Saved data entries
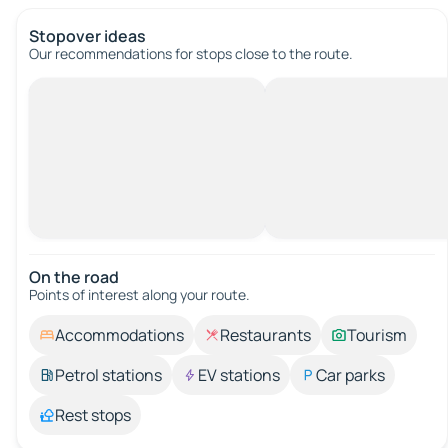
Stopover ideas
Our recommendations for stops close to the route.
On the road
Points of interest along your route.
Accommodations
Restaurants
Tourism
Petrol stations
EV stations
Car parks
Rest stops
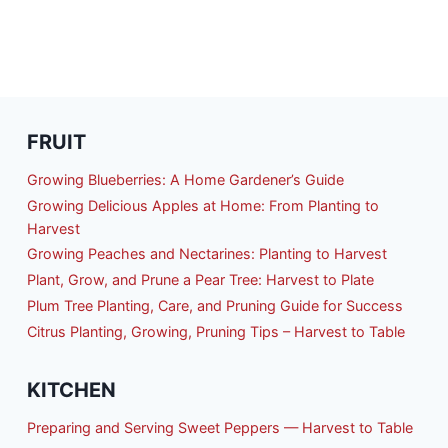
FRUIT
Growing Blueberries: A Home Gardener’s Guide
Growing Delicious Apples at Home: From Planting to
Harvest
Growing Peaches and Nectarines: Planting to Harvest
Plant, Grow, and Prune a Pear Tree: Harvest to Plate
Plum Tree Planting, Care, and Pruning Guide for Success
Citrus Planting, Growing, Pruning Tips – Harvest to Table
KITCHEN
Preparing and Serving Sweet Peppers — Harvest to Table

(What is required):
Only the lines from the one containing "Petrol stations" through the last line of the data above, both included, belong in the reply, each restated exactly and without pictures.

(Task output):
Petrol stations
EV stations
Car parks
Rest stops
FRUIT
Growing Blueberries: A Home Gardener’s Guide
Growing Delicious Apples at Home: From Planting to
Harvest
Growing Peaches and Nectarines: Planting to Harvest
Plant, Grow, and Prune a Pear Tree: Harvest to Plate
Plum Tree Planting, Care, and Pruning Guide for Success
Citrus Planting, Growing, Pruning Tips – Harvest to Table
KITCHEN
Preparing and Serving Sweet Peppers — Harvest to Table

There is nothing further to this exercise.